I don’t have the critical distance necessary to see Franken from a detached perspective. My personal background closely resembles his. We’re the same age, I grew up in the neighborhood that was the St. Paul equivalent of St. Louis Park, I attended the high school that was the St. Paul equivalent of Blake (Franken is giving the commencement speech at my alma mater this afternoon), I attended the temple that was the St. Paul equivalent of Minneapolis’s Temple Israel about which Franken spoke, and my dad died 13 years ago. On a personal level I identified with him last night.
The personal anecdotes were laced with current political points. Franken emphasized his Jewishness in a way that drew friendly laughs. Although Jews are about one percent of Minnesota’s population, since 1978 Jews have held the Senate seat of interest to Franken.
Franken first talked about gay marriage. He portrayed it as a basic issue of civil rights, invoking miscengenation, Barry Goldwater, and the Civil Rights Act of 1964. His father had been a Republican until 1964, Franken said. Goldwater’s vote against the civil rights act turned him into a Democrat. He became a Democrat “and kept moving left.”
Forty years from now, according to Franken, we would be embarrassed to look back on the controversy over gay marriage as we are now looking back on the controversy over outlawing segregation. Franken lacks the discretion of a professional politician and used this issue in particular to launch an attack on Sen. Coleman’s marriage. If he runs against Coleman, Franken said, he would ask him if he didn’t want gay couples “to have what you have.” He riffed on that theme while the crowd tittered.
Franken spoke powerfully and in detail about his five USO tours entertaining the troops, including his most recent tour in Iraq.
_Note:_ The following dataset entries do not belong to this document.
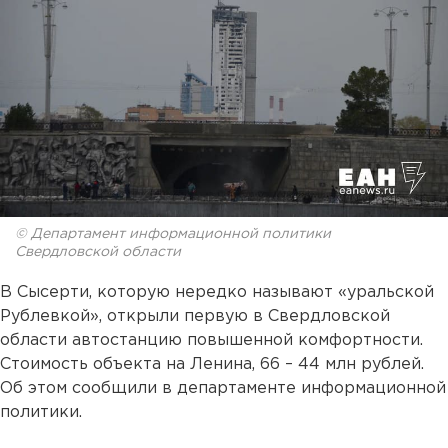
© Департамент информационной политики
Свердловской области
В Сысерти, которую нередко называют «уральской
Рублевкой», открыли первую в Свердловской
области автостанцию повышенной комфортности.
Стоимость объекта на Ленина, 66 – 44 млн рублей.
Об этом сообщили в департаменте информационной
политики.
He also spoke with great passion about his recent visit to Walter Reed Hospital. I admire his good deeds and wish I were in a position to do what he has done. He taunted supporters of the war who haven’t made the USO tour or visited Walter Reed. He balanced support and affection for the troops with opposition to the Iraq war and a relentless attack on what he portrayed as President Bush’s lies and corruption.
Franken spoke with outrage about $8.8 billion missing from the Coalition Provisional Autority. The money missing from the CPA, according to Franken, is being used to kill our troops. (The money was given by the CPA to Iraqi ministries and is missing from the ministries.) Franken asserts that there has been no investigation of the missing CPA funds because the people who stole the money are President Bush’s friends and cronies. He urged Sen. Coleman to investigate the missing CPA money instead of the UN’s oil-for-food program.
A recent profile of Franken by David Paul Kuhn asks: “Senator Franken?” The profile does not provide even a qualifed affirmative answer to the question from anyone other than Franken. As I say, I lack the critical distance necessary to offer a trustworthy hunch. Based on what I saw last night, however, I join Franken in his assessment of himself as a potential Minnesota senate candidate.
JOHN adds: I’m not sure it’s because I have any greater distance, but I can’t help viewing the fact that the DFL party is seriously considering a once-popular comedian as its Senate candidate is a measure of how far that party has fallen, notwithstanding its 2004 gains, which I think were due to the extraordinary turnout generated by MoveOn and ACT for the Presidential contest.